本とぽんず

ビジネス書籍の書評などをあれこれ綴るブログ

書評『運をつかむ技術』

 

エイチ・アイ・エス創業者の澤田さんの本です。

開業以来18年間赤字だったハウステンボスを1年で黒字化させた話が書かれています。

かなり面白いです。

 

そして、澤田さんのエイチ・アイ・エス創業の話も書かれていて、これまた面白いです。

 

澤田さんは、高校時代にアルバイトでお金を貯めて、ドイツに留学します。当時はまだ、海外旅行など一般的でなかった時代に、単身シベリア鉄道でヨーロッパに渡り、留学するのですから、かなりの行動派だった事がわかります。

 

ドイツ留学時代には、ドイツに出張してくる日本人の通訳のアルバイトをして稼いだそうです。そこでリクエストの多かったのが、観光したいからガイドをしてくれというもの。当時は、まだ海外のガイドブックといったものもなく、どこを観光すれば良いかもわからない時代だったそうです。

 

そこで、澤田さんはいろんなお店を調べて、ツアーを作り、ホテルのマネージャーなどに声をかけ、日本人が来たら紹介料を払いお客さんを紹介してもらった。現地の店にも喜ばれ、海外出張で来る日本人客にも喜ばれる。すべての人がハッピーになる。この三方よしといいますか、近江商人のような考え方が経営の原点になったといいます。

 

旅行好きだった澤田さんは、留学時代には多くの国を周り、多様な価値観に触れます。東南アジアでは、熱病で死にかけたこともあるそうです。人はいつ死ぬかわからないという気づきを得て、人生はチャレンジする事に価値があるという人生観が作られたそうです。

 

帰国後、澤田さんは、新宿にオフィスを借りて、毛皮の輸入商社を設立します。当時、毛皮は日本と欧州では大きな価格差があったようで、十分に利益がでるビジネスと睨んだのでした。それが、結局ワシントン条約の締結により、規制されることになる。

 

こうして、仕事ができなくなった澤田さんは、海外で売られている格安航空券を取扱い始めた。それがエイチ・アイ・エスとなった訳です。

 

 

さて、本書の主題はハウステンボスの再生にあります。

その部分についても紹介しておきたいと思います。

 

なぜ18年連続のハウステンボスを1年で黒字化できたのか?

その理由には、以下の点を挙げています。

 

・従来の「オランダの街並みを忠実に再現し、オランダに行かずとも雰囲気が味わえる」というコンセプトを超える価値を創り出す事を考え、顧客に喜んでもらえるイベントやアトラクションを次々に投入したこと。

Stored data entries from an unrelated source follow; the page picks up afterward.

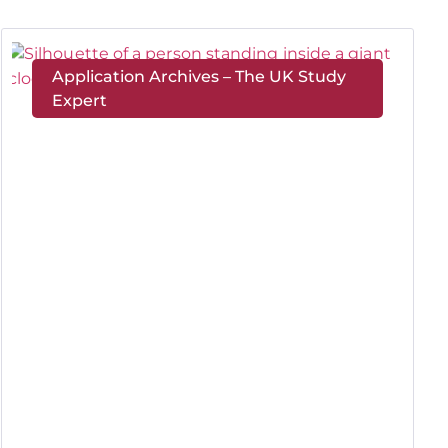
Application Archives – The UK Study
Expert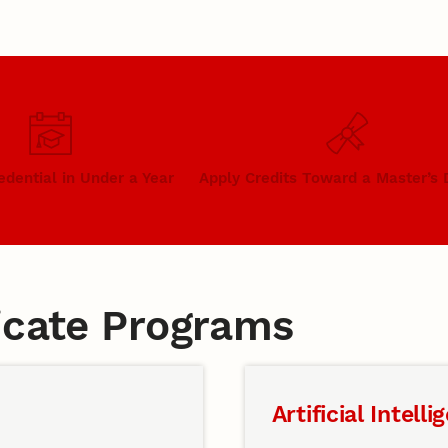
edential in Under a Year
Apply Credits Toward a Master’s
ficate Programs
Artificial Intelli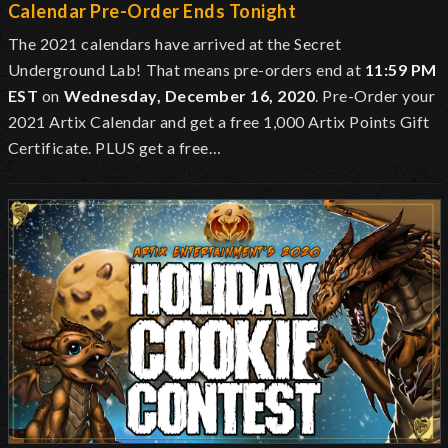
Calendar Pre-Order Ends Tonight
The 2021 calendars have arrived at the Secret
Underground Lab!
That means pre-orders end at
11:59 PM
EST
on
Wednesday, December 16, 2020
. Pre-Order your
2021 Artix Calendar and get a free 1,000 Artix Points Gift
Certificate. PLUS get a free…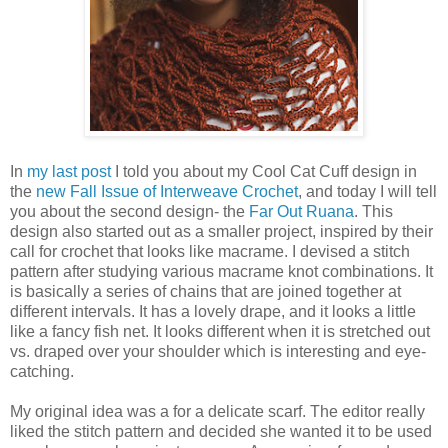
In
my last post
I told you about my Cool Cat Cuff design in
the
new Fall Issue of Interweave Crochet
, and today I will tell
you about the second design- the
Far Out Ruana
. This
design also started out as a smaller project, inspired by their
call for crochet that looks like macrame. I devised a stitch
pattern after studying various macrame knot combinations. It
is basically a series of chains that are joined together at
different intervals. It has a lovely drape, and it looks a little
like a fancy fish net. It looks different when it is stretched out
vs. draped over your shoulder which is interesting and eye-
catching.
My original idea was a for a delicate scarf. The editor really
liked the stitch pattern and decided she wanted it to be used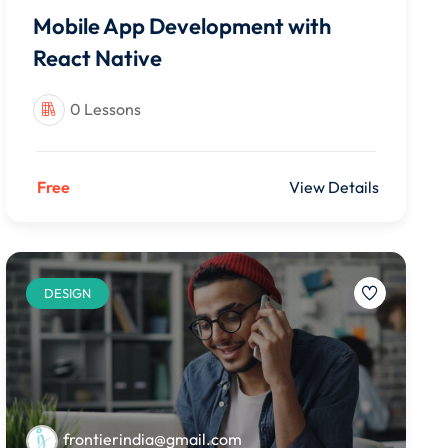
Mobile App Development with
React Native
0 Lessons
Free
View Details
DESIGN
frontierindia@gmail.com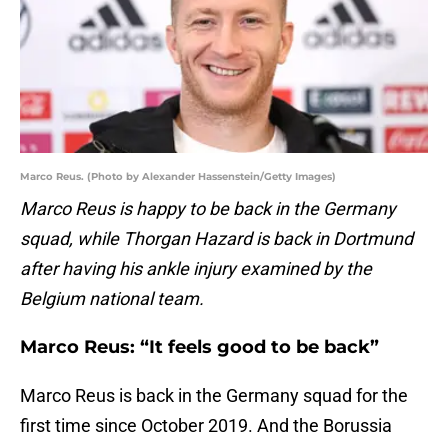
Marco Reus. (Photo by Alexander Hassenstein/Getty Images)
Marco Reus is happy to be back in the Germany
squad, while Thorgan Hazard is back in Dortmund
after having his ankle injury examined by the
Belgium national team.
Marco Reus: “It feels good to be back”
Marco Reus is back in the Germany squad for the
first time since October 2019. And the Borussia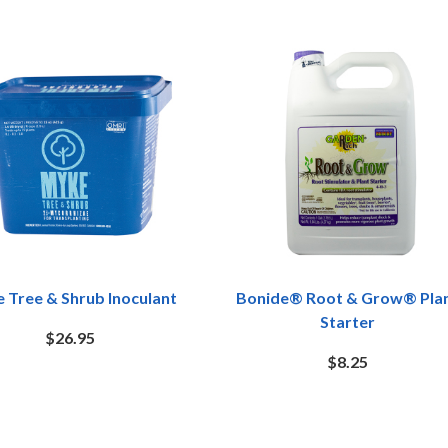
 Tree & Shrub Inoculant
Bonide® Root & Grow® Pla
Starter
$26.95
$8.25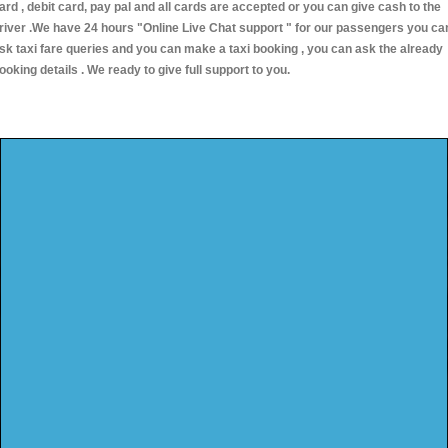
ard , debit card, pay pal and all cards are accepted or you can give cash to the
river .We have 24 hours
"Online Live Chat support "
for our passengers you ca
sk taxi fare queries and you can make a taxi booking , you can ask the already
ooking details . We ready to give full support to you.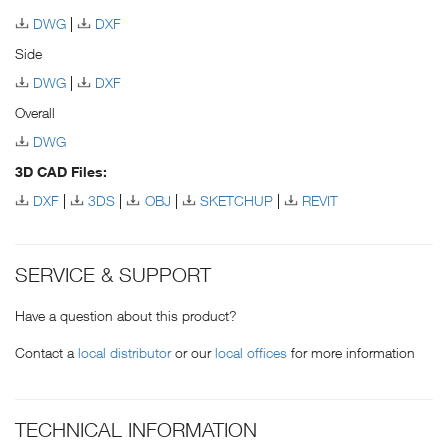
DWG
DXF
Side
DWG
DXF
Overall
DWG
3D CAD Files:
DXF
3DS
OBJ
SKETCHUP
REVIT
SERVICE & SUPPORT
Have a question about this product?
Contact a
local distributor
or our
local offices
for more information
TECHNICAL INFORMATION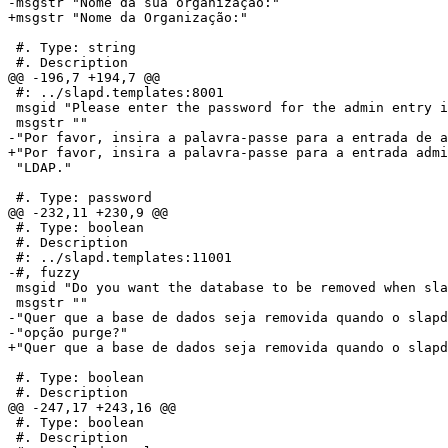
-msgstr "Nome da sua organização:"

+msgstr "Nome da Organização:"

 #. Type: string

 #. Description

@@ -196,7 +194,7 @@

 #: ../slapd.templates:8001

 msgid "Please enter the password for the admin entry i
 msgstr ""

-"Por favor, insira a palavra-passe para a entrada de a
+"Por favor, insira a palavra-passe para a entrada admi
 "LDAP."

 #. Type: password

@@ -232,11 +230,9 @@

 #. Type: boolean

 #. Description

 #: ../slapd.templates:11001

-#, fuzzy

 msgid "Do you want the database to be removed when sla
 msgstr ""

-"Quer que a base de dados seja removida quando o slapd
-"opção purge?"

+"Quer que a base de dados seja removida quando o slapd
 #. Type: boolean

 #. Description

@@ -247,17 +243,16 @@

 #. Type: boolean

 #. Description
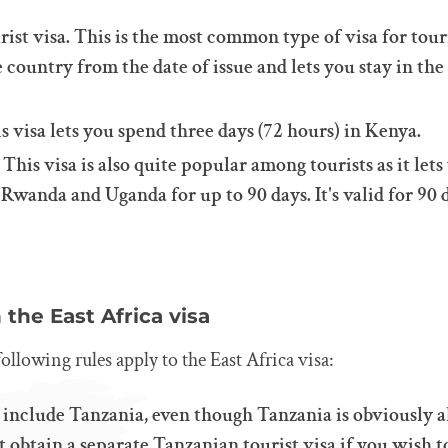
rist visa. This is the most common type of visa for touri
e country from the date of issue and lets you stay in the
is visa lets you spend three days (72 hours) in Kenya.
. This visa is also quite popular among tourists as it let
wanda and Uganda for up to 90 days. It's valid for 90 
the East Africa visa
following rules apply to the East Africa visa:
 include Tanzania, even though Tanzania is obviously al
 obtain a separate Tanzanian tourist visa if you wish to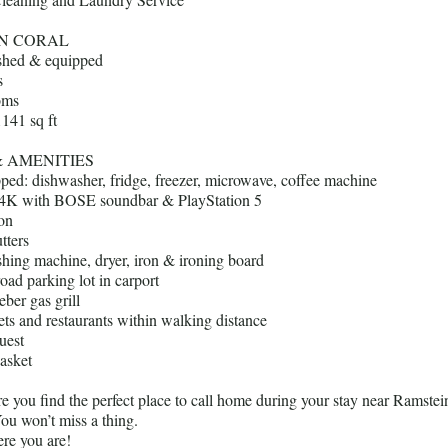
N CORAL
ished & equipped
s
oms
1141 sq ft
& AMENITIES
pped: dishwasher, fridge, freezer, microwave, coffee machine
4K with BOSE soundbar & PlayStation 5
ion
tters
shing machine, dryer, iron & ironing board
road parking lot in carport
ber gas grill
ts and restaurants within walking distance
uest
asket
 you find the perfect place to call home during your stay near Ramstei
ou won’t miss a thing.
re you are!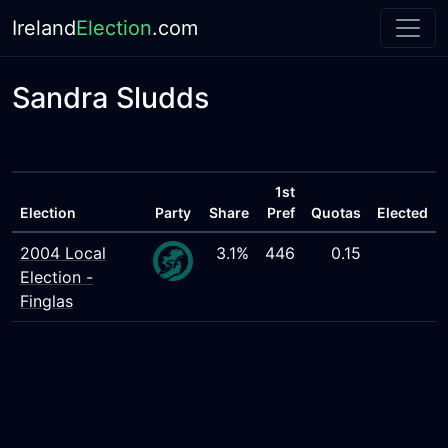
Ireland
Election
.com
Sandra Sludds
1st
Election
Party
Share
Pref
Quotas
Elected
2004 Local
3.1%
446
0.15
Election -
Finglas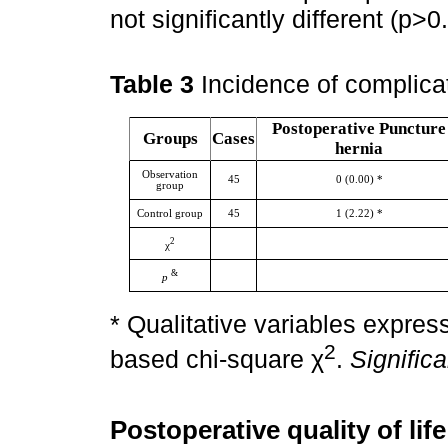
not significantly different (p>
Table 3
Incidence of complica
Postoperative Puncture
Groups
Cases
hernia
Observation
45
0 (0.00) *
group
Control group
45
1 (2.22) *
2
χ
&
p
* Qualitative variables expre
2
based chi-square χ
.
Signific
Postoperative quality of li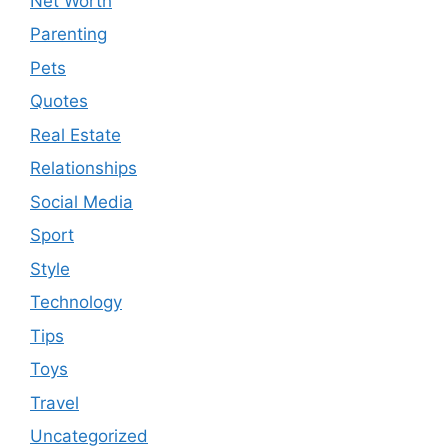
Net Worth
Parenting
Pets
Quotes
Real Estate
Relationships
Social Media
Sport
Style
Technology
Tips
Toys
Travel
Uncategorized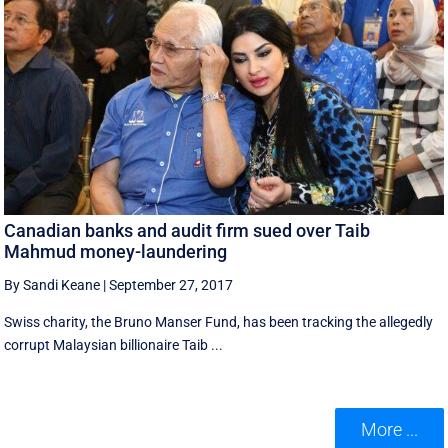
Canadian banks and audit firm sued over Taib
Mahmud money-laundering
By Sandi Keane
|
September 27, 2017
Swiss charity, the Bruno Manser Fund, has been tracking the allegedly
corrupt Malaysian billionaire Taib ...
More ...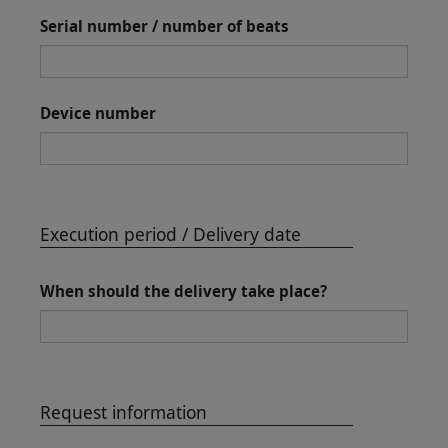
Serial number / number of beats
Device number
Execution period / Delivery date
When should the delivery take place?
Request information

開業当初は、なかなか行けなかったオランダも、今は格安で行く事ができる。だからこそ、他の魅力をうったえる必要があったと。

 

・経費の徹底的な見直し、従業員の意識改革を行った。18年間負け続けだった従業員のモチベーションは下がり切っていた。そこで、①嘘でもいいから明るく元気に、②掃除をしよう、③増収経費削減で黒字化したらボーナスを出す、この3つのシンプルなメッセージを繰り返し伝えた。

 

・面積の1/3を無料エリアとして開放し、新しい試みや、ベンチャー企業の誘致を行い、活性化。無料エリア化による維持コストを削減し、有料エリアにリソースを集中させた。

 

さらっと書かれていますが、いずれも簡単な事ではないと思います。本書でも書かれているように、ハウステンボスは、東京ディズニーリゾートの商圏の1/20、福岡からでも特急で2時間かかる立地にある。さらに施設が老朽化しているにもかかわらず、リニューアルの資金はなかったのです。

 

これは単純に澤田さんの力量だけによる成功なのかはわかりません。しかし、これまで様々なプロたちが立て直しに奔走してきたのに、なし得なかったことを澤田さんはやり遂げた。やはり、起業家として、経営者としての格が違ったという事でしょうか。